John Hinckley Jr., the man who tried to assassinate Ronald Reagan in an attempt to ‘impress’ actress Jodie Foster more than 40 years ago, is playing a sold-out concert in Brooklyn this summer. 

Hinckley, 66, tweeted on April 9 that he was ‘very excited about [his] upcoming show.’

‘Ticket sales are good. July 9, Market Hotel in Brooklyn, NY.’ 

Tickets for the hotel show at 1140 Myrtle Avenue in Bushwick were selling for $20 on Venue Pilot. On April 12, the Oklahoman tweeted again, announcing that his show was ‘sold out!’ The venue has a capacity of 450 people but it’s unclear how many tickets were sold for the show.

On March 30, 1981, Hinckley seriously injured then-President Reagan and three others when he fired six shots outside the Washington Hilton Hotel. White House press secretary James Brady was shot in the head and permanently disabled, Secret Service Agent Timothy McCarthy was shot in his side, and D.C. policeman Thomas Delahanty was hit in the neck. 

The president was shot in the left lung – the .22 caliber bullet missed the 70-year-old’s heart by just inches. Regardless, Reagan walked out of the hospital under his own power, and famously quipped to his wife that he ‘forgot to duck’ after his surgery.

In a note that was found soon after the attempted assassination, Hinckley – who was 25 at the time – stated that he committed the unthinkable crime to get the attention of actress Jodie Foster after stalking her for years.

Hinckley would send letters and even call the actress at Yale after developing an unhealthy obsession with her when he saw ‘Taxi Driver.’ Hinckley reportedly described the shooting as the ‘greatest love offering in the world’ shortly after the shooting took place.

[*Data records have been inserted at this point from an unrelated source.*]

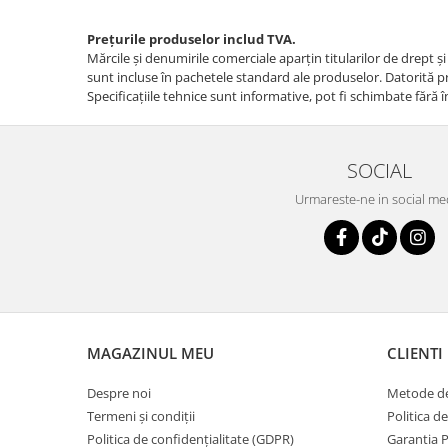
Prețurile produselor includ TVA.
Mărcile și denumirile comerciale aparțin titularilor de drept ş
sunt incluse în pachetele standard ale produselor. Datorită pro
Specificaţiile tehnice sunt informative, pot fi schimbate fără î
SOCIAL
Urmareste-ne in social me
MAGAZINUL MEU
CLIENTI
Despre noi
Metode de
Termeni și condiții
Politica de
Politica de confidențialitate (GDPR)
Garantia 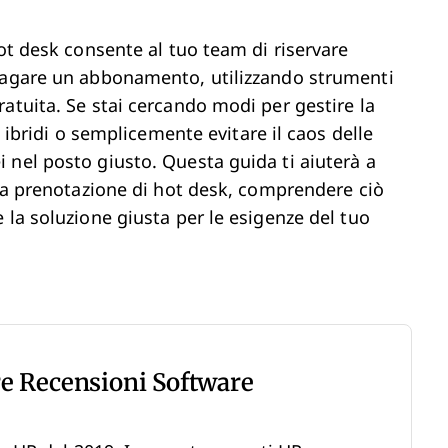
hot desk consente al tuo team di riservare
 pagare un abbonamento, utilizzando strumenti
atuita. Se stai cercando modi per gestire la
i ibridi o semplicemente evitare il caos delle
 nel posto giusto. Questa guida ti aiuterà a
 la prenotazione di hot desk, comprendere ciò
 la soluzione giusta per le esigenze del tuo
re Recensioni Software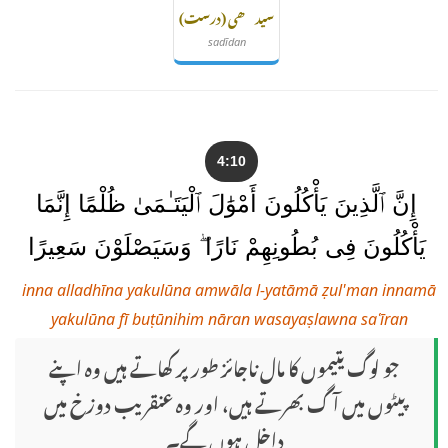
سیدھی (درست)
sadīdan
4:10
إِنَّ ٱلَّذِينَ يَأْكُلُونَ أَمْوَٰلَ ٱلْيَتَـٰمَىٰ ظُلْمًا إِنَّمَا
يَأْكُلُونَ فِى بُطُونِهِمْ نَارًا ۖ وَسَيَصْلَوْنَ سَعِيرًا
inna alladhīna yakulūna amwāla l-yatāmā ẓul'man innamā
yakulūna fī buṭūnihim nāran wasayaṣlawna saʿīran
جو لوگ یتیموں کا مال ناجائز طور پر کھاتے ہیں وہ اپنے
پیٹوں میں آگ بھرتے ہیں، اور وہ عنقریب دوزخ میں
داخل ہوں گے۔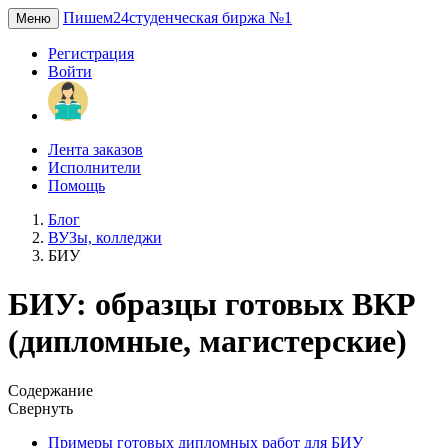
Пишем24
студенческая биржа №1
Меню
Регистрация
Войти
Лента заказов
Исполнители
Помощь
Блог
ВУЗы, колледжи
БИУ
БИУ: образцы готовых ВКР
(дипломные, магистерские)
Содержание
Свернуть
Примеры готовых дипломных работ для БИУ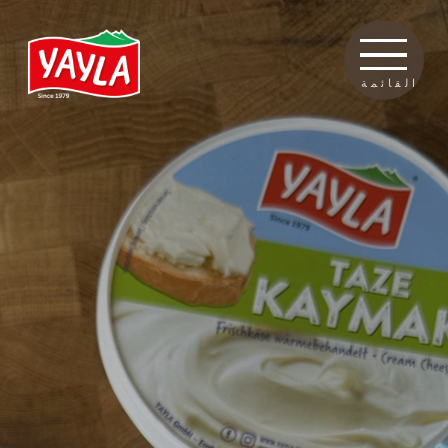
القائمة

He was found not-guilty by reason of insanity, and spent 35 years in a psychiatric hospital after the assassination attempt. There, he was diagnosed with narcissistic and schizoid personality disorders.

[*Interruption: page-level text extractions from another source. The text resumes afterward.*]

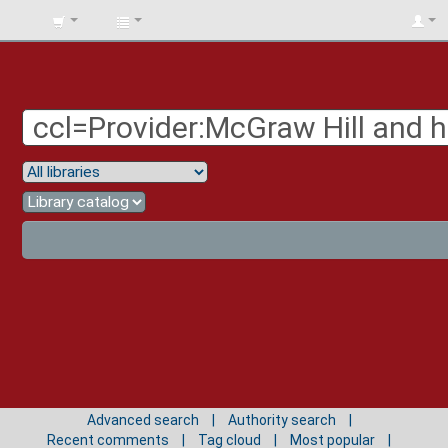
BIBLIOTECA
UNIV.
SURCOLOMBIANA
Advanced search
Authority search
Recent comments
Tag cloud
Most popular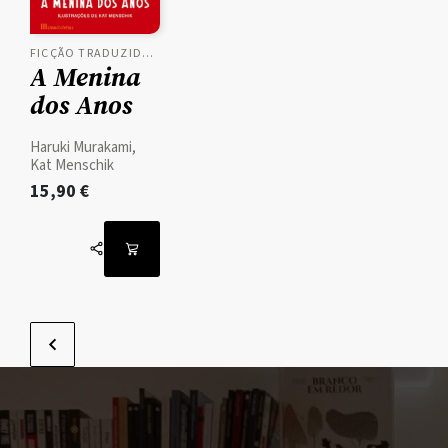
FICÇÃO TRADUZIDA, ROMANCES
A Menina
dos Anos
Haruki Murakami,
Kat Menschik
15,90
€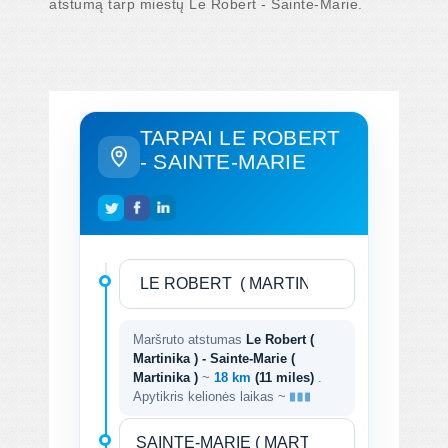
atstumą tarp miestų Le Robert - Sainte-Marie.
TARPAI LE ROBERT
- SAINTE-MARIE
Maršruto atstumas
Le Robert (
Martinika ) - Sainte-Marie (
Martinika )
~
18 km
(11 miles)
.
Apytikris kelionės laikas ~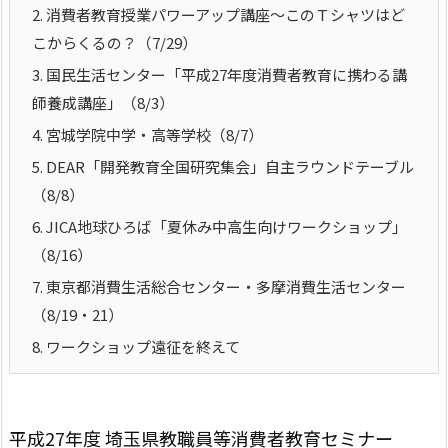
2.
消費者教育授業パワーアップ講座～このＴシャツはど
こからくるの？（7/29）
3.
国民生活センター「
平成27年度消費者教育に携わる講
師養成講座」（8/3）
4.
宮城学院中学・高等学校（8/7）
5.
DEAR「開発教育全国研究集会」自主ラウンドテーブル
（8/8）
6.
JICA地球ひろば「夏休み中高生向けワークショップ」
（8/16）
7.
東京都消費生活総合センター・多摩消費生活センター
（8/19・21）
8.
ワークショップ遠征を終えて
平成27年度 埼玉県教職員等消費者教育セミナー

On the campaign trail in 2016, the year Hinckley was released, Donald Trump said the would-be assassin should remain institutionalized.

Since he was granted the right to produce music under his own name in 2020, Hinckley has released songs on YouTube and streaming services, and even intends to release a 14-song LP under his own record label, Emporia Records. 

Hinckley’s YouTube channel, where he began posting covers and such original songs as ‘Everything is Gonna’ Be Alright in 2020, has more than 26,000 subscribers. Most of those he has written are love songs.